[[ Records provided open ]]

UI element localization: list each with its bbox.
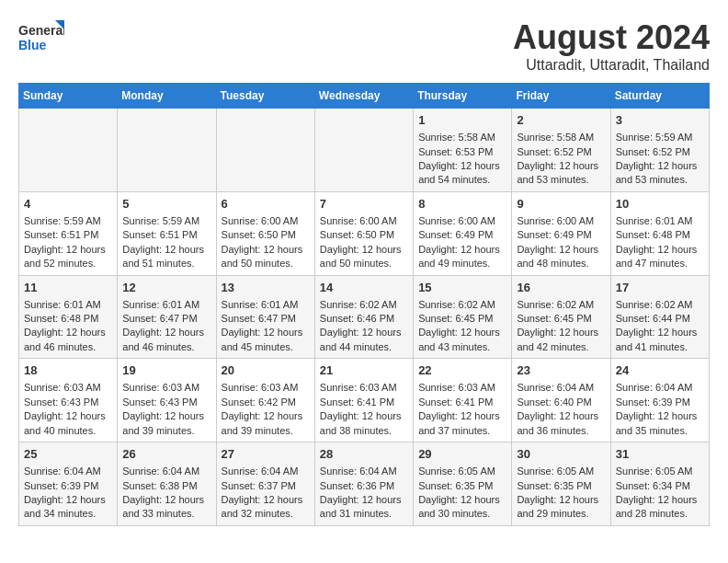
day-number: 10 <box>616 196 704 213</box>
day-cell: 18Sunrise: 6:03 AMSunset: 6:43 PMDayligh… <box>19 359 118 442</box>
day-info: Sunrise: 6:05 AM <box>418 465 495 477</box>
day-info: Daylight: 12 hours <box>418 244 500 255</box>
day-number: 16 <box>517 280 605 296</box>
day-info: and 29 minutes. <box>517 508 588 519</box>
day-number: 19 <box>122 362 210 379</box>
day-number: 17 <box>616 280 704 296</box>
day-info: and 33 minutes. <box>122 508 194 519</box>
day-info: Sunrise: 6:02 AM <box>517 299 594 310</box>
day-info: Sunset: 6:43 PM <box>24 396 98 408</box>
day-info: Sunset: 6:52 PM <box>616 146 690 157</box>
day-cell: 15Sunrise: 6:02 AMSunset: 6:45 PMDayligh… <box>414 275 512 359</box>
day-info: and 32 minutes. <box>222 508 293 519</box>
day-info: Sunset: 6:47 PM <box>122 313 197 324</box>
day-info: Sunrise: 6:04 AM <box>320 465 397 477</box>
day-info: Sunrise: 6:04 AM <box>517 382 594 393</box>
day-number: 13 <box>222 280 310 296</box>
day-info: and 42 minutes. <box>517 341 588 352</box>
day-info: Sunrise: 5:58 AM <box>418 132 495 143</box>
day-info: Daylight: 12 hours <box>222 327 303 338</box>
day-info: Sunrise: 5:59 AM <box>616 132 693 143</box>
day-info: Daylight: 12 hours <box>24 494 106 505</box>
day-info: Sunrise: 6:01 AM <box>616 215 693 226</box>
day-info: Sunrise: 6:03 AM <box>418 382 495 393</box>
day-info: and 31 minutes. <box>320 508 392 519</box>
week-row-5: 25Sunrise: 6:04 AMSunset: 6:39 PMDayligh… <box>19 442 710 526</box>
day-info: Sunrise: 5:58 AM <box>517 132 594 143</box>
day-info: Daylight: 12 hours <box>616 327 698 338</box>
day-info: Daylight: 12 hours <box>616 494 698 505</box>
day-info: and 50 minutes. <box>222 258 293 269</box>
day-info: Daylight: 12 hours <box>517 327 598 338</box>
day-info: Daylight: 12 hours <box>517 160 598 171</box>
day-info: Sunrise: 6:00 AM <box>320 215 397 226</box>
day-info: Daylight: 12 hours <box>418 494 500 505</box>
day-cell: 19Sunrise: 6:03 AMSunset: 6:43 PMDayligh… <box>118 359 216 442</box>
week-row-2: 4Sunrise: 5:59 AMSunset: 6:51 PMDaylight… <box>19 191 710 275</box>
day-number: 31 <box>616 446 704 463</box>
day-info: Sunrise: 6:00 AM <box>418 215 495 226</box>
day-cell: 29Sunrise: 6:05 AMSunset: 6:35 PMDayligh… <box>414 442 512 526</box>
day-info: and 43 minutes. <box>418 341 490 352</box>
day-number: 29 <box>418 446 506 463</box>
day-cell: 7Sunrise: 6:00 AMSunset: 6:50 PMDaylight… <box>314 191 413 275</box>
day-info: Sunset: 6:43 PM <box>122 396 197 408</box>
day-info: Sunset: 6:41 PM <box>320 396 394 408</box>
logo: General Blue <box>18 18 64 59</box>
day-info: Daylight: 12 hours <box>222 410 303 421</box>
day-cell: 28Sunrise: 6:04 AMSunset: 6:36 PMDayligh… <box>314 442 413 526</box>
day-info: Sunrise: 6:00 AM <box>222 215 299 226</box>
day-info: and 34 minutes. <box>24 508 96 519</box>
day-info: Daylight: 12 hours <box>122 494 204 505</box>
day-cell: 21Sunrise: 6:03 AMSunset: 6:41 PMDayligh… <box>314 359 413 442</box>
day-info: and 46 minutes. <box>122 341 194 352</box>
day-info: Daylight: 12 hours <box>320 327 402 338</box>
page-header: General Blue August 2024 Uttaradit, Utta… <box>18 18 710 74</box>
day-number: 14 <box>320 280 408 296</box>
day-info: and 45 minutes. <box>222 341 293 352</box>
day-number: 1 <box>418 112 506 129</box>
day-cell: 13Sunrise: 6:01 AMSunset: 6:47 PMDayligh… <box>216 275 314 359</box>
day-info: Sunset: 6:44 PM <box>616 313 690 324</box>
day-info: Daylight: 12 hours <box>24 410 106 421</box>
day-info: Sunrise: 6:01 AM <box>122 299 199 310</box>
day-info: Sunset: 6:36 PM <box>320 480 394 491</box>
day-info: and 44 minutes. <box>320 341 392 352</box>
calendar-header-row: SundayMondayTuesdayWednesdayThursdayFrid… <box>19 84 710 109</box>
day-info: and 39 minutes. <box>222 425 293 436</box>
day-info: Sunrise: 6:01 AM <box>24 299 101 310</box>
day-info: Sunset: 6:38 PM <box>122 480 197 491</box>
day-info: Daylight: 12 hours <box>222 244 303 255</box>
day-info: Sunrise: 5:59 AM <box>122 215 199 226</box>
day-cell: 3Sunrise: 5:59 AMSunset: 6:52 PMDaylight… <box>610 109 709 192</box>
day-info: Daylight: 12 hours <box>616 160 698 171</box>
day-info: Sunset: 6:42 PM <box>222 396 296 408</box>
day-cell <box>118 109 216 192</box>
day-info: and 54 minutes. <box>418 174 490 185</box>
day-cell: 2Sunrise: 5:58 AMSunset: 6:52 PMDaylight… <box>512 109 610 192</box>
day-info: and 53 minutes. <box>517 174 588 185</box>
day-number: 18 <box>24 362 112 379</box>
day-info: and 49 minutes. <box>418 258 490 269</box>
week-row-4: 18Sunrise: 6:03 AMSunset: 6:43 PMDayligh… <box>19 359 710 442</box>
day-info: Sunset: 6:50 PM <box>222 229 296 240</box>
day-info: Daylight: 12 hours <box>122 410 204 421</box>
day-info: Sunrise: 6:04 AM <box>122 465 199 477</box>
day-number: 5 <box>122 196 210 213</box>
day-info: Daylight: 12 hours <box>418 327 500 338</box>
day-info: Sunrise: 6:03 AM <box>24 382 101 393</box>
day-cell: 26Sunrise: 6:04 AMSunset: 6:38 PMDayligh… <box>118 442 216 526</box>
day-info: and 52 minutes. <box>24 258 96 269</box>
day-cell: 10Sunrise: 6:01 AMSunset: 6:48 PMDayligh… <box>610 191 709 275</box>
day-info: Sunset: 6:37 PM <box>222 480 296 491</box>
svg-text:Blue: Blue <box>18 38 47 52</box>
day-info: Daylight: 12 hours <box>616 410 698 421</box>
day-cell: 6Sunrise: 6:00 AMSunset: 6:50 PMDaylight… <box>216 191 314 275</box>
day-info: and 46 minutes. <box>24 341 96 352</box>
day-info: Daylight: 12 hours <box>616 244 698 255</box>
header-friday: Friday <box>512 84 610 109</box>
day-info: Sunrise: 6:04 AM <box>222 465 299 477</box>
day-number: 6 <box>222 196 310 213</box>
day-number: 9 <box>517 196 605 213</box>
day-cell: 20Sunrise: 6:03 AMSunset: 6:42 PMDayligh… <box>216 359 314 442</box>
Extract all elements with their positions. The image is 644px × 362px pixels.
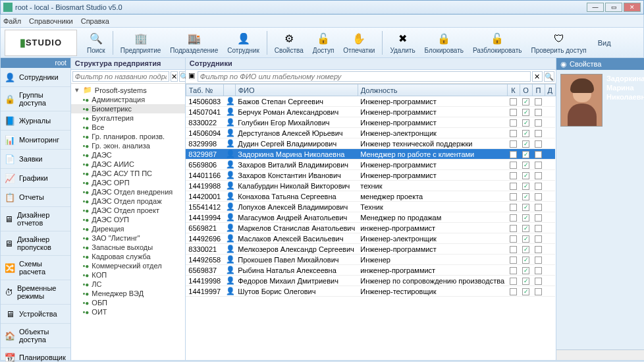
chk-k[interactable] <box>510 130 517 137</box>
tree-node[interactable]: •●ЛС <box>71 280 185 289</box>
tree-node[interactable]: •●Запасные выходы <box>71 243 185 252</box>
col-header[interactable]: Должность <box>358 84 507 96</box>
chk-k[interactable] <box>510 109 517 116</box>
chk-p[interactable] <box>535 214 542 222</box>
chk-p[interactable] <box>535 246 542 253</box>
tree-node[interactable]: •●КОП <box>71 270 185 280</box>
tree-node[interactable]: •●ОБП <box>71 298 185 307</box>
table-row[interactable]: 14506083👤Бажов Степан СергеевичИнженер-п… <box>186 96 555 107</box>
nav-Дизайнер пропусков[interactable]: 🖥Дизайнер пропусков <box>1 231 70 256</box>
chk-p[interactable] <box>535 98 542 106</box>
chk-p[interactable] <box>535 193 542 200</box>
col-header[interactable]: Таб. № <box>186 84 223 96</box>
toolbar-Поиск[interactable]: 🔍Поиск <box>82 29 110 57</box>
chk-p[interactable] <box>535 130 542 137</box>
table-row[interactable]: 8330021👤Мелкозеров Александр СергеевичИн… <box>186 244 555 255</box>
chk-k[interactable] <box>510 214 517 222</box>
chk-k[interactable] <box>510 256 517 264</box>
col-header[interactable]: П <box>532 84 545 96</box>
chk-o[interactable] <box>522 256 529 264</box>
tree-node[interactable]: •●ДАЭС ОРП <box>71 178 185 187</box>
nav-Объекты доступа[interactable]: 🏠Объекты доступа <box>1 324 70 348</box>
table-row[interactable]: 8329998👤Дудин Сергей ВладимировичИнженер… <box>186 138 555 149</box>
chk-o[interactable] <box>522 214 529 222</box>
tree-node[interactable]: •●ДАЭС Отдел продаж <box>71 196 185 206</box>
toolbar-Свойства[interactable]: ⚙Свойства <box>270 29 308 57</box>
chk-k[interactable] <box>510 225 517 232</box>
col-header[interactable]: К <box>507 84 520 96</box>
table-row[interactable]: 14507041👤Берчук Роман АлександровичИнжен… <box>186 107 555 117</box>
expand-icon[interactable]: ◉ <box>560 60 567 69</box>
nav-Временные режимы[interactable]: ⏱Временные режимы <box>1 280 70 305</box>
tree-node[interactable]: •●Бухгалтерия <box>71 113 185 123</box>
menu-help[interactable]: Справка <box>81 17 109 25</box>
tree-node[interactable]: •●Гр. экон. анализа <box>71 141 185 150</box>
toolbar-Отпечатки[interactable]: ✋Отпечатки <box>338 29 379 57</box>
chk-o[interactable] <box>522 246 529 253</box>
close-button[interactable]: ✕ <box>624 3 641 12</box>
tree-node[interactable]: •●ОИТ <box>71 307 185 317</box>
chk-k[interactable] <box>510 162 517 169</box>
toolbar-Блокировать[interactable]: 🔒Блокировать <box>420 29 468 57</box>
tree-node[interactable]: •●Дирекция <box>71 224 185 233</box>
chk-o[interactable] <box>522 288 529 295</box>
chk-o[interactable] <box>522 109 529 116</box>
toolbar-Сотрудник[interactable]: 👤Сотрудник <box>223 29 264 57</box>
table-row[interactable]: 6569806👤Захаров Виталий ВладимировичИнже… <box>186 160 555 170</box>
nav-Сотрудники[interactable]: 👤Сотрудники <box>1 68 70 87</box>
minimize-button[interactable]: — <box>587 3 604 12</box>
chk-o[interactable] <box>522 204 529 211</box>
nav-Дизайнер отчетов[interactable]: 🖥Дизайнер отчетов <box>1 207 70 231</box>
chk-k[interactable] <box>510 119 517 127</box>
chk-o[interactable] <box>522 278 529 285</box>
chk-p[interactable] <box>535 140 542 148</box>
toolbar-Разблокировать[interactable]: 🔓Разблокировать <box>468 29 526 57</box>
chk-o[interactable] <box>522 235 529 243</box>
nav-Группы доступа[interactable]: 🔒Группы доступа <box>1 87 70 111</box>
chk-o[interactable] <box>522 162 529 169</box>
chk-o[interactable] <box>522 193 529 200</box>
tree-node[interactable]: •●Биометрикс <box>71 104 185 113</box>
chk-k[interactable] <box>510 172 517 179</box>
table-row[interactable]: 14492658👤Прокошев Павел МихайловичИнжене… <box>186 255 555 265</box>
tree-node[interactable]: •●Все <box>71 123 185 132</box>
chk-k[interactable] <box>510 246 517 253</box>
chk-k[interactable] <box>510 183 517 190</box>
nav-Отчеты[interactable]: 📋Отчеты <box>1 188 70 207</box>
chk-p[interactable] <box>535 235 542 243</box>
chk-k[interactable] <box>510 267 517 274</box>
nav-Мониторинг[interactable]: 📊Мониторинг <box>1 131 70 150</box>
chk-p[interactable] <box>535 183 542 190</box>
chk-p[interactable] <box>535 119 542 127</box>
chk-k[interactable] <box>510 151 517 158</box>
chk-k[interactable] <box>510 140 517 148</box>
toolbar-Подразделение[interactable]: 🏬Подразделение <box>165 29 223 57</box>
chk-o[interactable] <box>522 183 529 190</box>
chk-o[interactable] <box>522 267 529 274</box>
clear-filter-icon[interactable]: ▣ <box>187 71 196 82</box>
tree-node[interactable]: •●ДАЭС ОУП <box>71 215 185 224</box>
tree-node[interactable]: •●ДАЭС Отдел проект <box>71 206 185 215</box>
chk-p[interactable] <box>535 109 542 116</box>
tree-node[interactable]: •●Гр. планиров. произв. <box>71 132 185 141</box>
table-row[interactable]: 14419988👤Калабурдин Николай Викторовичте… <box>186 181 555 191</box>
chk-o[interactable] <box>522 225 529 232</box>
chk-o[interactable] <box>522 151 529 158</box>
tree-filter-input[interactable] <box>72 71 169 82</box>
toolbar-Проверить доступ[interactable]: 🛡Проверить доступ <box>526 29 591 57</box>
chk-k[interactable] <box>510 98 517 106</box>
nav-Устройства[interactable]: 🖥Устройства <box>1 305 70 324</box>
menu-refs[interactable]: Справочники <box>29 17 73 25</box>
grid-filter-input[interactable] <box>198 71 531 82</box>
chk-o[interactable] <box>522 98 529 106</box>
chk-k[interactable] <box>510 193 517 200</box>
chk-p[interactable] <box>535 204 542 211</box>
nav-Заявки[interactable]: 📄Заявки <box>1 150 70 169</box>
table-row[interactable]: 14420001👤Конахова Татьяна Сергеевнаменед… <box>186 191 555 202</box>
chk-k[interactable] <box>510 278 517 285</box>
table-row[interactable]: 14419997👤Шутов Борис ОлеговичИнженер-тес… <box>186 286 555 297</box>
tree-node[interactable]: •●ДАЭС Отдел внедрения <box>71 187 185 196</box>
nav-Журналы[interactable]: 📘Журналы <box>1 111 70 131</box>
tree-clear-icon[interactable]: ✕ <box>171 71 178 82</box>
nav-Схемы расчета[interactable]: 🔀Схемы расчета <box>1 256 70 280</box>
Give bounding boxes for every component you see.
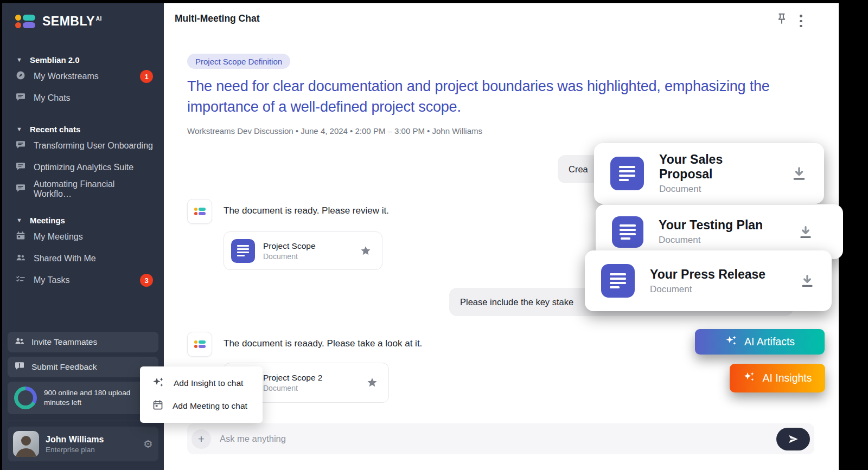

[[ Records provided closed ]]

Task prompt – From the entries, find how many lines contain "with" and give the number alone.

Solution to this problem – 2